- Allegiance: Bangladesh
- Branch: Bangladesh Air Force
- Service years: 1985 - 2023
- Rank: Air Vice-Marshal
- Unit: No. 1 Squadron
- Commands: Vice Chancellor of BSMRAAU; AOC of BAF Base Matiur Rahman; FSR of BAF Zahurul Huq; FSR of BAF Base Paharkanchanpur;
- Conflicts: UNAMET MONUSCO

= A. H. M. Fazlul Haque =

Bangladesh Air Force officer

Abdullahil Habib Mohammad Fazlul Haque BBP, BSP, ndu, afwc, psc, GD(P) is a retired Bangladeshi 2 star Air Force officer who has served as assistant chief of air staff (operations). He is the founding vice chancellor of Bangabandhu Sheikh Mujibur Rahman Aviation and Aerospace University.
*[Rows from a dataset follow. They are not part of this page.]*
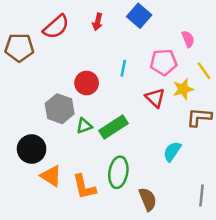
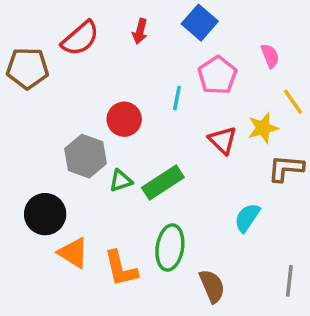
pink pentagon: (164, 62) -> (217, 75), moved, turned -30

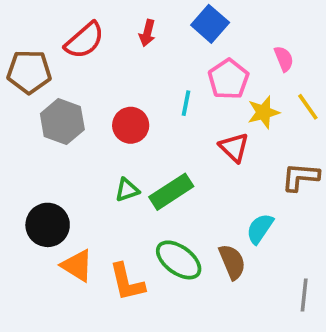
yellow star: (263, 128) -> (264, 112), moved
gray hexagon: (86, 156) -> (62, 122), moved
green ellipse: (170, 247) -> (179, 260), turned -63
brown semicircle: (212, 286) -> (232, 262), moved

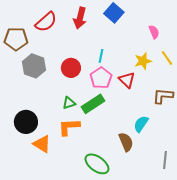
red arrow: (147, 33) -> (80, 18), size x1.5
pink pentagon: (228, 79) -> (101, 78), moved
green ellipse: (179, 260) -> (97, 164), moved
orange L-shape: (127, 282) -> (69, 127), moved, turned 100

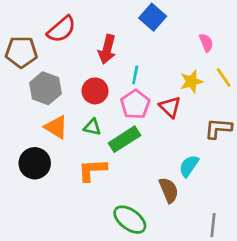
red arrow: (80, 18) -> (107, 49), moved
green triangle: (69, 103) -> (92, 127), moved, turned 32
orange triangle: (42, 144) -> (56, 127), moved
gray line: (165, 160) -> (213, 225), moved

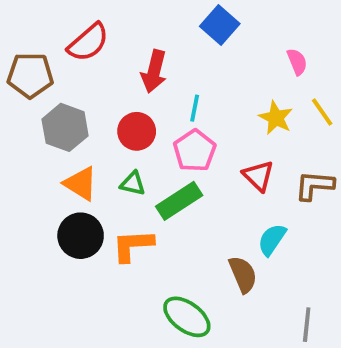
yellow star: (192, 82) -> (276, 118), turned -30
red triangle: (170, 107) -> (258, 176), moved
black circle: (35, 163) -> (81, 236), moved

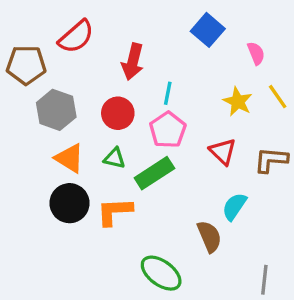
blue square: (220, 25) -> (208, 30), moved

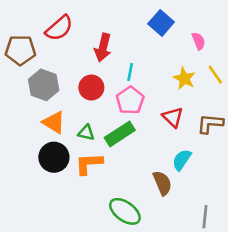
green triangle: (114, 158) -> (86, 133), moved

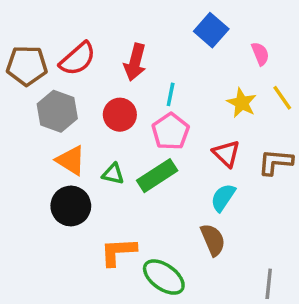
red semicircle: (59, 28) -> (78, 59), moved
cyan semicircle: (182, 160) -> (223, 198), moved
orange L-shape: (89, 164) -> (118, 252), moved

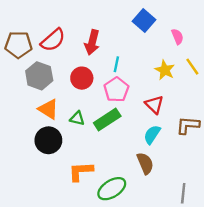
brown L-shape: (275, 162) -> (188, 125), moved
green ellipse: (164, 277) -> (112, 189), turned -68

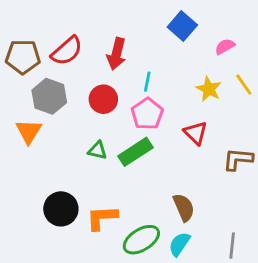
pink semicircle: (177, 37) -> (225, 47), turned -98
orange triangle: (48, 109) -> (29, 131), moved, turned 30
cyan semicircle: (152, 135) -> (179, 244), moved
black circle: (48, 140) -> (61, 209), moved

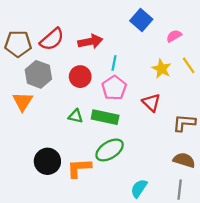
red arrow: (117, 54) -> (90, 42), turned -115
green rectangle: (136, 152) -> (105, 117), turned 45
brown semicircle: (184, 207) -> (184, 160), moved, turned -50
green ellipse: (141, 240) -> (110, 150), moved

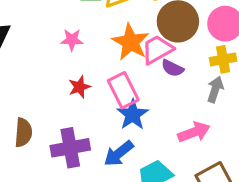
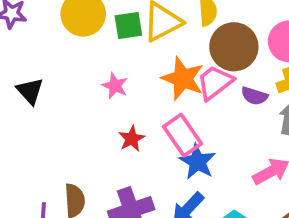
pink star: (72, 40) -> (115, 86), turned 30
purple semicircle: (173, 68) -> (254, 96), moved

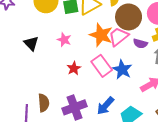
black triangle: (30, 91) -> (31, 43), moved
blue star: (197, 162) -> (122, 70), moved

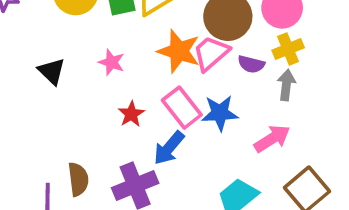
blue star: (122, 70) -> (220, 113), turned -30
blue arrow: (105, 106) -> (169, 148), moved

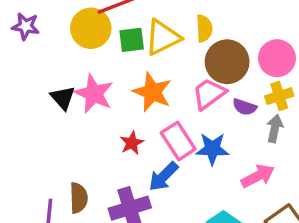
orange star: (179, 51) -> (152, 92), moved
pink star: (111, 62) -> (94, 94), moved, size x1.6

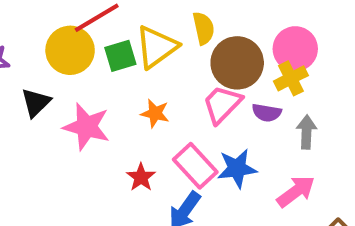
orange star: (152, 92) -> (155, 113), size x0.6
yellow cross: (279, 96) -> (291, 78), moved
black triangle: (63, 98) -> (36, 103), moved, turned 36

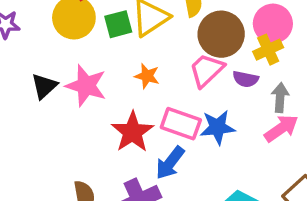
black triangle: (36, 103) -> (44, 86), moved
pink rectangle: (195, 166) -> (181, 124), turned -30
red star: (141, 177) -> (132, 132), size x1.6
pink arrow: (296, 191) -> (281, 128), moved

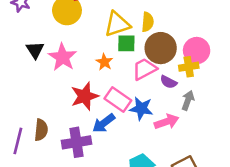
green square: (118, 24) -> (126, 43), moved
black triangle: (44, 86) -> (35, 50), turned -36
pink arrow: (281, 128) -> (167, 122), moved

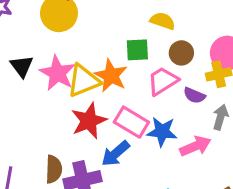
yellow semicircle: (148, 22) -> (163, 21), turned -72
yellow triangle: (117, 24) -> (84, 81), moved
brown circle: (161, 48) -> (181, 53), size x0.6
orange star: (104, 62) -> (111, 76), size x1.5
brown semicircle: (41, 130) -> (54, 169), moved

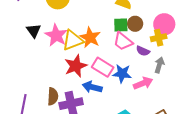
green square: (137, 50) -> (121, 25), moved
pink trapezoid: (163, 81) -> (123, 41), turned -110
blue arrow: (115, 154) -> (92, 87), turned 54

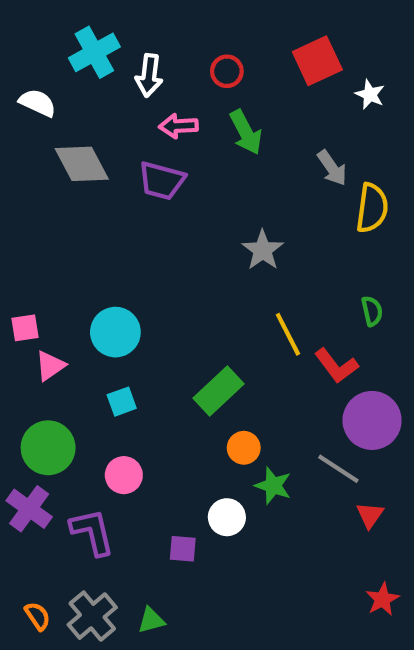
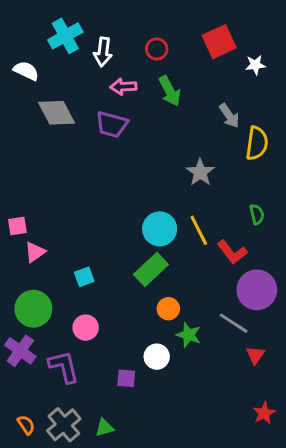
white star: (370, 94) -> (255, 65), turned -30
gray star: (263, 250) -> (200, 172), moved
cyan circle: (115, 332) -> (160, 229), moved

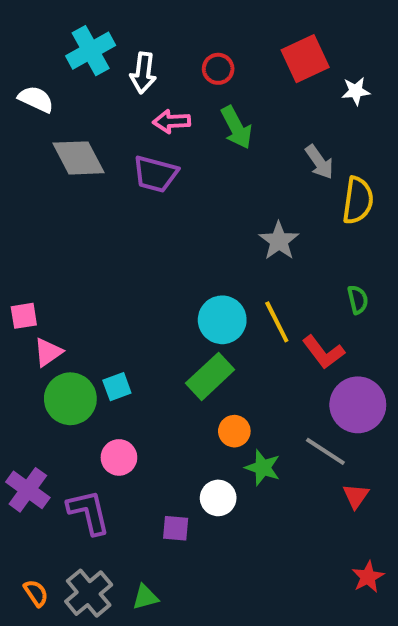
green circle: (33, 309) -> (70, 399), moved

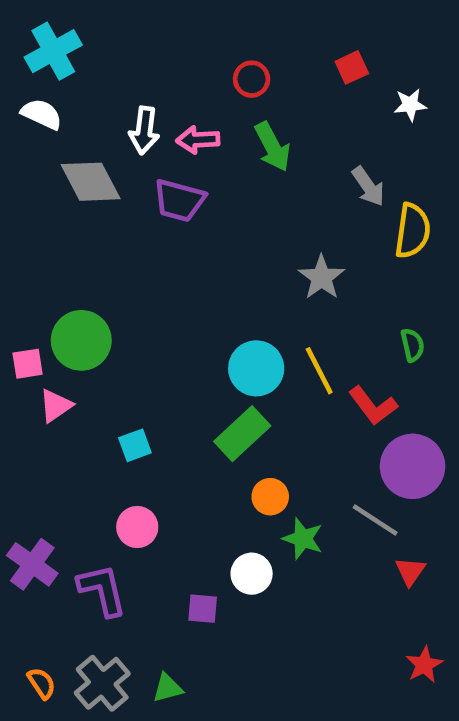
cyan cross: (91, 51) -> (53, 51), moved
red square: (305, 59) -> (352, 67), size x0.6
white arrow: (143, 73) -> (144, 130), moved
green circle: (70, 399) -> (81, 340), moved

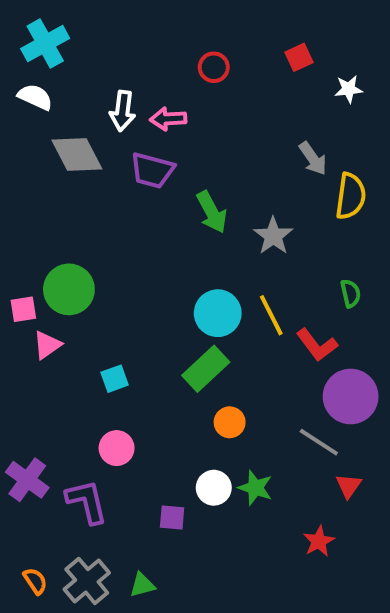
green arrow: (273, 147) -> (212, 212), moved
green star: (303, 539) -> (255, 488), moved
red star: (424, 665) -> (319, 541), moved

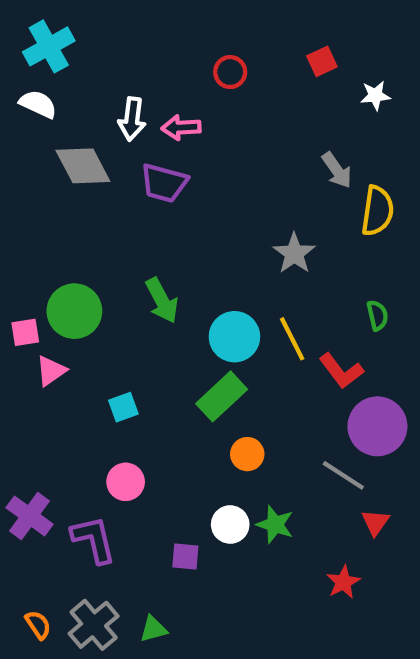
green arrow: (212, 212) -> (162, 300), moved

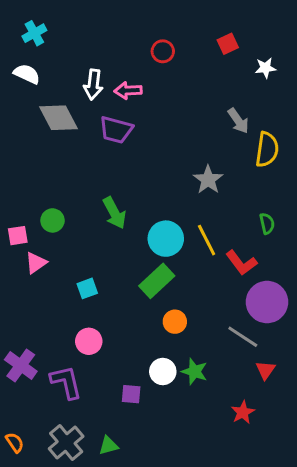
cyan cross: (49, 46) -> (34, 33), size x0.7
green circle: (74, 311) -> (53, 220), size x0.6
orange semicircle: (38, 625) -> (15, 442), moved

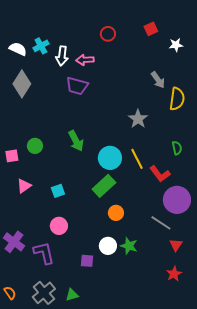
cyan cross: (34, 33) -> (41, 46), moved
gray diamond: (59, 118) -> (22, 84), moved, turned 60
pink triangle: (36, 263) -> (24, 186), moved
red star: (243, 412) -> (174, 274), moved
Before join BSMRAAU, he served as air officer commanding of BAF Base Bir Shretra Matiur Rahman.

== Career ==
Haque was commissioned at Bangladesh Airforce in 1985 in General Duties (Pilot) branch. He served as the president of Shaheen Golf and Country Club Patenga (SGCCP) at 2016–17. To increase the defence cooperation initiatives with India he led a high level team which visit Indian Air Force Station Tezpur. During this visit, the team witnessed low level aerobatics by the SU-30 MKI, drill display by elite GARUDS and base security exercise. In November, 2021, he led the Bangladesh Air Force to collaborate with Pacific Air Forces Director Maj Gen Nathan Wills which illustrates the importance of working together to maintain an open, safe, and secure Indo-Pacific through enduring bilateral partnerships. He completed Defence Services Command and Staff Course from Mirpur, Defence Services Staff Course from Wellington, India and Armed Forces War Course from NDC, Mirpur. He has also attained Master of Science in Defence and Strategic Studies from University of Madras, India, Master of Science in Strategic Studies from National Defence University, China. Master of War Studies from National University, Bangladesh and Master of Business Administration from IBA, University of Dhaka, Bangladesh. He participated in three UN peacekeeping missions in UNIKOM, Kuwait, East Timor and as contingent commander in MONUSCO, DR Congo.